Current Price –$6.2
Offer Price - $11
Upside – 80%
Expiration Date - TBD (likely H2 2017)
Global Eagle Entertainment provides satellite based entertainment and connectivity services for aviation and maritime industries (think wifi on the plane or Gogo). Company presentation is here. Its systems are installed in 750 aircraft currently and the company has contracts for further expansion. Revenues are growing at 30%+ annually, but ENT is still loss making and burning cash. I am no expert in technology investments and find these extremely difficult to value, but recent events caught my attention.
“Entered into agreement with Shareco and HNA Group to make major investment in GEE and plan to form a JV to provide IFEC hardware and services in China:
- Deal extends relationship between HNA, Shareco and GEE, industry leaders already working together on providing inflight connectivity and passenger entertainment to Chinese airlines
- GEE and Shareco plan to form a joint venture in China to provide connectivity to 320 aircraft initially and potentially grow the service to over 500 aircraft in the future
- Shareco plans to invest up to an expected aggregate of $416 million in GEE stock through a combination of primary and secondary share purchases at $11.00 per share, for up to a 34.9% stake in GEE”
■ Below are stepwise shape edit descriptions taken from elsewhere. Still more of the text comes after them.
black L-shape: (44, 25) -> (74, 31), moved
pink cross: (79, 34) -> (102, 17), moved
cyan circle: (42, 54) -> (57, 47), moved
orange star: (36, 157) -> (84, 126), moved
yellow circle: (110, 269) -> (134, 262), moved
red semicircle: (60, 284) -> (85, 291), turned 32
One of the key items here is that Shareco will spend $416m for 34.9% of the company when the current market cap of 100% of ENT is at $505m. Strategic investor seems to be valueing the company far higher than the market.
Structure of Transaction
This investment will be done in couple of stages:
1. Shareco will purchase newly issued shares of ENT for $11/share resulting in 9.9% ownership in the company. So Shareco will invest a total of $103m in this stage and existing ENT shareholders will be diluted by c. 10%, but this dilution will take place above market prices, so likely a positive. This stage is expected to close during the first half of 2017
2. After the initial investment is finalized, Shareco will purchase a further $150 of newly issued ENT stock at $11/share. ENT will contribute these fund towards JV with Shareco which will be 49% owned by ENT and will provide in-flight entertainment and connectivity in China and exclusively service aircraft operated by NHA Group entities (which comprises over 320 aircraft today). ENT shareholders will again be diluted, but still above market prices.
3. Also after the finalization of the initial investment, Shareco will launch tender offer and purchase $163m of stock at $11/share from public shareholders so that the final ownership by Shareco would be 34.9%.
My game here is that the gap between current share price ($6.2) and $11 at which strategic investor is buying the shares from the company and later from shareholders should be narrowing the closer we get to the actual transaction (likely in H1 2017). Announcement of the tender offer will be the final catalyst (likely in H2 2017).
- The closing of the initial investment is subject to regulatory approval including Committee on Foreign Investment in the United States and Department of Defense. I am fully ignorant on how likely this approval is, but management seems to be optimistic. From Q3 conf call:
Is there any potential regulatory pushback either here or in China with this deal? Any of you?
So, this – yes, that’s a good question. So this is what – this is how we intend to do this. Now that we signed the agreement we’re going to apply for ESS and CTS approval, which are the government approvals that are required. We don’t expect there to be significant issues and the reason is this, the amount of classified business that we do is very, very small; well under $500,000 a year in revenue.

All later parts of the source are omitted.